Li, Q., Frank, M., Akiyama, M., Shimizu, H., Ho, S.Y., Thisse, C., Thisse, B., Sprecher, E., and Uitto, J. (2011) Abca12-mediated lipid transport and Snap29-dependent trafficking of lamellar granules are crucial for epidermal morphogenesis in a zebrafish model of ichthyosis. Disease models & mechanisms. 4(6):777-85.

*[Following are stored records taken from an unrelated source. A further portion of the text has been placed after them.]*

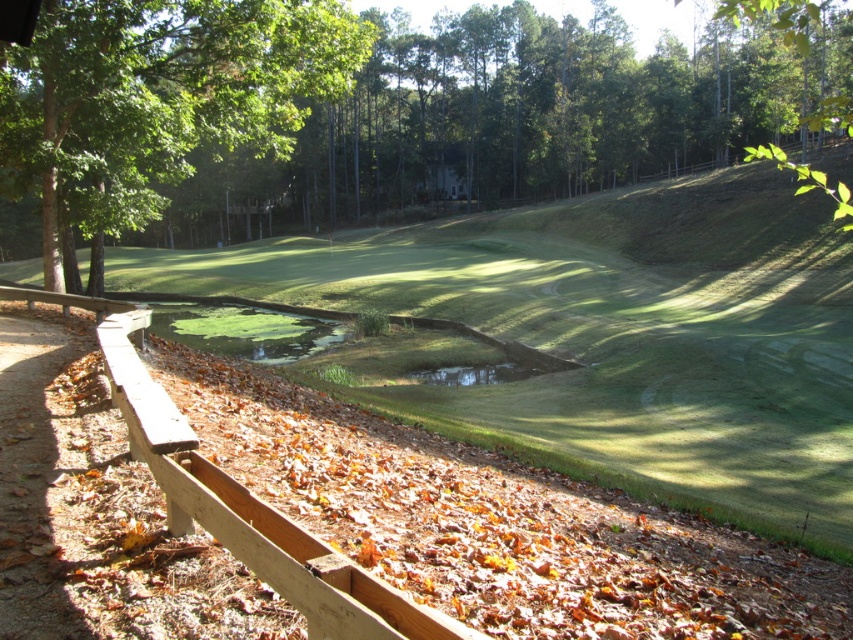 Question: Which point appears farthest from the camera in this image?

Choices:
 (A) (512, 365)
 (B) (149, 388)
 (C) (367, 134)
 (D) (88, 4)

Answer: (C)

Question: In this image, where is green leafy tree at upper center located relative to green leafy tree at upper left?

Choices:
 (A) above
 (B) below

Answer: (A)

Question: Is green leafy tree at upper left bigger than green grass hole at center?

Choices:
 (A) yes
 (B) no

Answer: (A)

Question: Which object is closer to the camera taking this photo?

Choices:
 (A) wooden fence at lower left
 (B) green grass hole at center
 (C) green leafy tree at upper left

Answer: (A)

Question: Is green leafy tree at upper left to the right of green grass hole at center from the viewer's perspective?

Choices:
 (A) yes
 (B) no

Answer: (B)

Question: Which of the following is the farthest from the observer?

Choices:
 (A) wooden fence at lower left
 (B) green leafy tree at upper center
 (C) green grass hole at center
 (D) green leafy tree at upper left

Answer: (C) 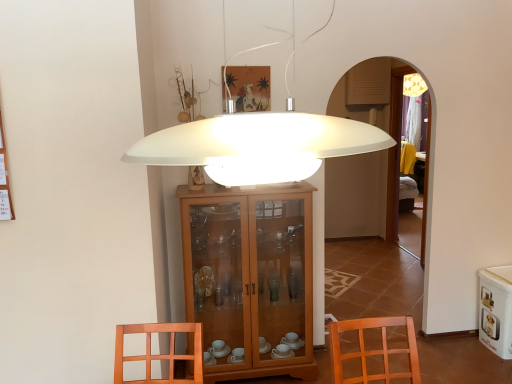 What is the approximate height of matte wooden picture frame at upper center?

matte wooden picture frame at upper center is 15.96 inches tall.

This screenshot has width=512, height=384. What do you see at coordinates (250, 275) in the screenshot?
I see `wooden cabinet at center` at bounding box center [250, 275].

Locate an element on the screen. The height and width of the screenshot is (384, 512). wooden cabinet at center is located at coordinates (250, 275).

What do you see at coordinates (258, 146) in the screenshot?
I see `white matte lampshade at center` at bounding box center [258, 146].

What do you see at coordinates (496, 309) in the screenshot?
I see `white glossy pet food container at lower right` at bounding box center [496, 309].

Where is `matte wooden picture frame at upper center`? The width and height of the screenshot is (512, 384). matte wooden picture frame at upper center is located at coordinates (249, 87).

Which of these two, white matte lampshade at center or white glossy pet food container at lower right, is thinner?

Thinner between the two is white matte lampshade at center.

Are white matte lampshade at center and white glossy pet food container at lower right making contact?

There is a gap between white matte lampshade at center and white glossy pet food container at lower right.

Is white matte lampshade at center at the left side of white glossy pet food container at lower right?

Yes, white matte lampshade at center is to the left of white glossy pet food container at lower right.

What's the angular difference between white matte lampshade at center and white glossy pet food container at lower right's facing directions?

The facing directions of white matte lampshade at center and white glossy pet food container at lower right are 88.6 degrees apart.

Considering the relative sizes of matte wooden picture frame at upper center and white matte lampshade at center in the image provided, is matte wooden picture frame at upper center smaller than white matte lampshade at center?

Correct, matte wooden picture frame at upper center occupies less space than white matte lampshade at center.

From the image's perspective, which is above, matte wooden picture frame at upper center or white matte lampshade at center?

From the image's view, matte wooden picture frame at upper center is above.

From a real-world perspective, between matte wooden picture frame at upper center and white matte lampshade at center, who is vertically higher?

In real-world perspective, matte wooden picture frame at upper center is above.

Is white matte lampshade at center completely or partially inside matte wooden picture frame at upper center?

Definitely not — white matte lampshade at center is not inside matte wooden picture frame at upper center.

Visually, is white glossy pet food container at lower right positioned to the left or to the right of wooden cabinet at center?

Based on their positions, white glossy pet food container at lower right is located to the right of wooden cabinet at center.

From a real-world perspective, is white glossy pet food container at lower right physically located above or below wooden cabinet at center?

In terms of real-world spatial position, white glossy pet food container at lower right is below wooden cabinet at center.

Is white glossy pet food container at lower right taller or shorter than wooden cabinet at center?

In the image, white glossy pet food container at lower right appears to be shorter than wooden cabinet at center.

Considering the points (506, 356) and (284, 295), which point is in front, point (506, 356) or point (284, 295)?

The point (506, 356) is in front.

Is wooden cabinet at center facing towards matte wooden picture frame at upper center?

No.

Relative to matte wooden picture frame at upper center, is wooden cabinet at center in front or behind?

wooden cabinet at center is in front of matte wooden picture frame at upper center.

Is wooden cabinet at center bigger or smaller than matte wooden picture frame at upper center?

Considering their sizes, wooden cabinet at center takes up more space than matte wooden picture frame at upper center.

Considering the sizes of objects wooden cabinet at center and matte wooden picture frame at upper center in the image provided, who is taller, wooden cabinet at center or matte wooden picture frame at upper center?

wooden cabinet at center.

How many degrees apart are the facing directions of white matte lampshade at center and matte wooden picture frame at upper center?

180 degrees separate the facing orientations of white matte lampshade at center and matte wooden picture frame at upper center.

Is white matte lampshade at center beside matte wooden picture frame at upper center?

No, white matte lampshade at center is not making contact with matte wooden picture frame at upper center.

Is white matte lampshade at center at the left side of matte wooden picture frame at upper center?

In fact, white matte lampshade at center is to the right of matte wooden picture frame at upper center.

Is matte wooden picture frame at upper center located within white matte lampshade at center?

Definitely not — matte wooden picture frame at upper center is not inside white matte lampshade at center.

Is white matte lampshade at center taller than wooden cabinet at center?

Incorrect, the height of white matte lampshade at center is not larger of that of wooden cabinet at center.

Does white matte lampshade at center appear on the left side of wooden cabinet at center?

No.

Is the depth of white matte lampshade at center greater than that of wooden cabinet at center?

That is False.

Considering the positions of points (240, 168) and (222, 222), is point (240, 168) farther from camera compared to point (222, 222)?

No, (240, 168) is closer to viewer.

Is wooden cabinet at center touching white glossy pet food container at lower right?

wooden cabinet at center and white glossy pet food container at lower right are clearly separated.

Which of these two, wooden cabinet at center or white glossy pet food container at lower right, is smaller?

With smaller size is white glossy pet food container at lower right.

Between point (210, 216) and point (485, 290), which one is positioned behind?

Positioned behind is point (485, 290).

This screenshot has height=384, width=512. There is a white glossy pet food container at lower right. In order to click on cabinetry above it (from a real-world perspective) in this screenshot , I will do `click(250, 275)`.

Locate an element on the screen. lamp located above the white glossy pet food container at lower right (from a real-world perspective) is located at coordinates (258, 146).

This screenshot has height=384, width=512. In order to click on lamp beneath the matte wooden picture frame at upper center (from a real-world perspective) in this screenshot , I will do `click(258, 146)`.

When comparing their distances from wooden cabinet at center, does white glossy pet food container at lower right or white matte lampshade at center seem closer?

white glossy pet food container at lower right.

Based on their spatial positions, is white glossy pet food container at lower right or matte wooden picture frame at upper center further from wooden cabinet at center?

Among the two, white glossy pet food container at lower right is located further to wooden cabinet at center.

Estimate the real-world distances between objects in this image. Which object is further from white matte lampshade at center, matte wooden picture frame at upper center or white glossy pet food container at lower right?

white glossy pet food container at lower right lies further to white matte lampshade at center than the other object.

Looking at the image, which one is located further to white matte lampshade at center, wooden cabinet at center or matte wooden picture frame at upper center?

wooden cabinet at center lies further to white matte lampshade at center than the other object.

Based on the photo, looking at the image, which one is located closer to white matte lampshade at center, wooden cabinet at center or white glossy pet food container at lower right?

The object closer to white matte lampshade at center is wooden cabinet at center.

Considering their positions, is white glossy pet food container at lower right positioned further to matte wooden picture frame at upper center than wooden cabinet at center?

The object further to matte wooden picture frame at upper center is white glossy pet food container at lower right.

When comparing their distances from matte wooden picture frame at upper center, does wooden cabinet at center or white matte lampshade at center seem closer?

wooden cabinet at center lies closer to matte wooden picture frame at upper center than the other object.

From the image, which object appears to be farther from matte wooden picture frame at upper center, white matte lampshade at center or white glossy pet food container at lower right?

Among the two, white glossy pet food container at lower right is located further to matte wooden picture frame at upper center.

The image size is (512, 384). Identify the location of cabinetry positioned between white matte lampshade at center and matte wooden picture frame at upper center from near to far. (250, 275).

You are a GUI agent. You are given a task and a screenshot of the screen. Output one action in this format:
    pyautogui.click(x=<x>, y=<y>)
    Task: Click on the cabinetry between matte wooden picture frame at upper center and white glossy pet food container at lower right in the horizontal direction
    The height and width of the screenshot is (384, 512).
    Given the screenshot: What is the action you would take?
    pyautogui.click(x=250, y=275)

Identify the location of picture frame located between white matte lampshade at center and white glossy pet food container at lower right in the depth direction. The height and width of the screenshot is (384, 512). (249, 87).

Locate an element on the screen. Image resolution: width=512 pixels, height=384 pixels. cabinetry between white matte lampshade at center and white glossy pet food container at lower right along the z-axis is located at coordinates (250, 275). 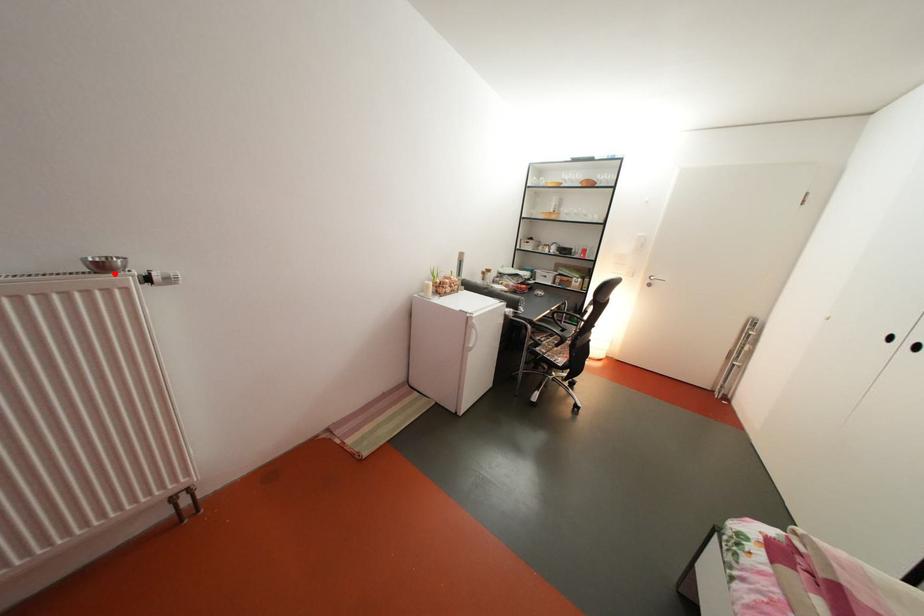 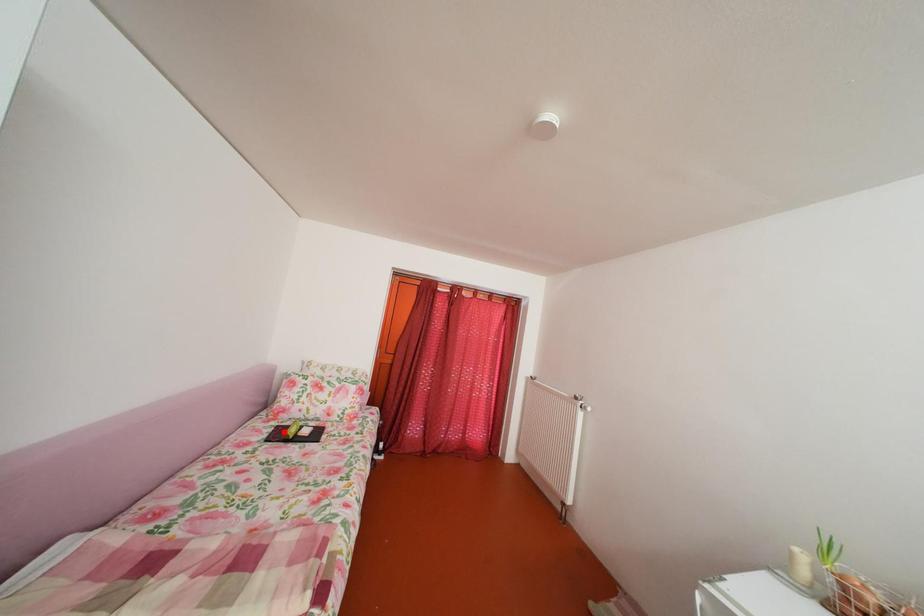 I am providing you with two images of the same scene from different viewpoints. A red point is marked on the first image and another point is marked on the second image. Is the marked point in image1 the same physical position as the marked point in image2?

No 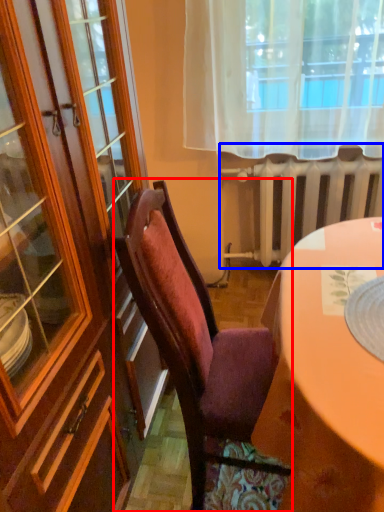 Question: Which object is further to the camera taking this photo, chair (highlighted by a red box) or radiator (highlighted by a blue box)?

Choices:
 (A) chair
 (B) radiator

Answer: (B) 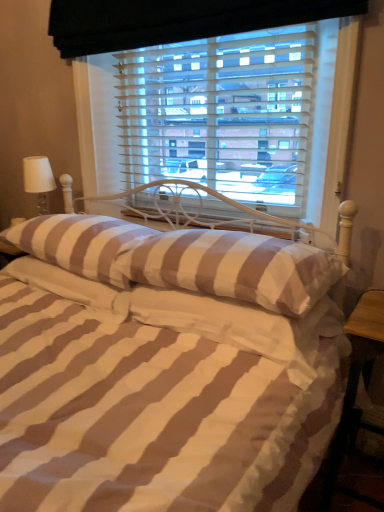 Question: Is brown striped pillow at center, which ranks as the second pillow in left-to-right order, aimed at brown striped pillow at center, which is the 3th pillow from left to right?

Choices:
 (A) yes
 (B) no

Answer: (B)

Question: Considering the relative sizes of brown striped pillow at center, the third pillow when ordered from right to left, and brown striped pillow at center, which is counted as the 2th pillow, starting from the right, in the image provided, is brown striped pillow at center, the third pillow when ordered from right to left, smaller than brown striped pillow at center, which is counted as the 2th pillow, starting from the right,?

Choices:
 (A) yes
 (B) no

Answer: (B)

Question: Would you say brown striped pillow at center, which ranks as the second pillow in left-to-right order, is outside brown striped pillow at center, which is the 3th pillow from left to right?

Choices:
 (A) yes
 (B) no

Answer: (A)

Question: Does brown striped pillow at center, the third pillow when ordered from right to left, come in front of brown striped pillow at center, which is the 3th pillow from left to right?

Choices:
 (A) no
 (B) yes

Answer: (A)

Question: Does brown striped pillow at center, which ranks as the second pillow in left-to-right order, lie behind brown striped pillow at center, which is the 3th pillow from left to right?

Choices:
 (A) no
 (B) yes

Answer: (B)

Question: In the image, is brown striped pillow at center, marked as the 1th pillow in a left-to-right arrangement, positioned in front of or behind wooden table at lower right?

Choices:
 (A) front
 (B) behind

Answer: (B)

Question: Is point (127, 297) positioned closer to the camera than point (352, 414)?

Choices:
 (A) farther
 (B) closer

Answer: (B)

Question: Which is correct: brown striped pillow at center, marked as the 1th pillow in a left-to-right arrangement, is inside wooden table at lower right, or outside of it?

Choices:
 (A) inside
 (B) outside

Answer: (B)

Question: Considering the positions of brown striped pillow at center, the 4th pillow in the right-to-left sequence, and wooden table at lower right in the image, is brown striped pillow at center, the 4th pillow in the right-to-left sequence, bigger or smaller than wooden table at lower right?

Choices:
 (A) big
 (B) small

Answer: (B)

Question: From the image's perspective, is wooden table at lower right positioned above or below brown striped pillow at center, which is counted as the 2th pillow, starting from the right?

Choices:
 (A) above
 (B) below

Answer: (B)

Question: Considering their positions, is wooden table at lower right located in front of or behind brown striped pillow at center, which is counted as the 2th pillow, starting from the right?

Choices:
 (A) front
 (B) behind

Answer: (B)

Question: From a real-world perspective, is wooden table at lower right positioned above or below brown striped pillow at center, which is counted as the 2th pillow, starting from the right?

Choices:
 (A) above
 (B) below

Answer: (B)

Question: In terms of height, does wooden table at lower right look taller or shorter compared to brown striped pillow at center, which is the 3th pillow from left to right?

Choices:
 (A) tall
 (B) short

Answer: (A)

Question: Is point (228, 237) closer or farther from the camera than point (92, 269)?

Choices:
 (A) farther
 (B) closer

Answer: (B)

Question: From the image's perspective, relative to brown striped pillow at center, which ranks as the second pillow in left-to-right order, is brown striped pillow at center, which is counted as the 2th pillow, starting from the right, above or below?

Choices:
 (A) below
 (B) above

Answer: (A)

Zebrafish (Danio rerio) can serve as a model system to study heritable skin diseases. The skin is rapidly developed during the first 5–6 days of
embryonic growth, accompanied by expression of skin-specific genes. Transmission electron microscopy (TEM) of wild-type zebrafish
at day 5 reveals a two-cell-layer epidermis separated from the underlying collagenous stroma by a basement membrane with fully
developed hemidesmosomes. Scanning electron microscopy (SEM) reveals an ordered surface contour of keratinocytes with discrete
microridges. To gain insight into epidermal morphogenesis, we have employed morpholino-mediated knockdown of the abca12 and snap29 genes, which are crucial for secretion of lipids and intracellular trafficking of lamellar granules, respectively. Morpholinos,
when placed on exon-intron junctions, were >90% effective in preventing the corresponding gene expression when injected into
one- to four-cell-stage embryos. By day 3, TEM of abca12 morphants showed accumulation of lipid-containing electron-dense lamellar granules, whereas snap29 morphants showed the presence of apparently empty vesicles in the epidermis. Evaluation of epidermal morphogenesis by SEM
revealed similar perturbations in both cases in the microridge architecture and the development of spicule-like protrusions
on the surface of keratinocytes. These morphological findings are akin to epidermal changes in harlequin ichthyosis and CEDNIK
syndrome, autosomal recessive keratinization disorders due to mutations in the ABCA12 and SNAP29 genes, respectively. The results indicate that interference of independent pathways involving lipid transport in the epidermis
can result in phenotypically similar perturbations in epidermal morphogenesis, and that these fish mutants can serve as a
model to study the pathomechanisms of these keratinization disorders.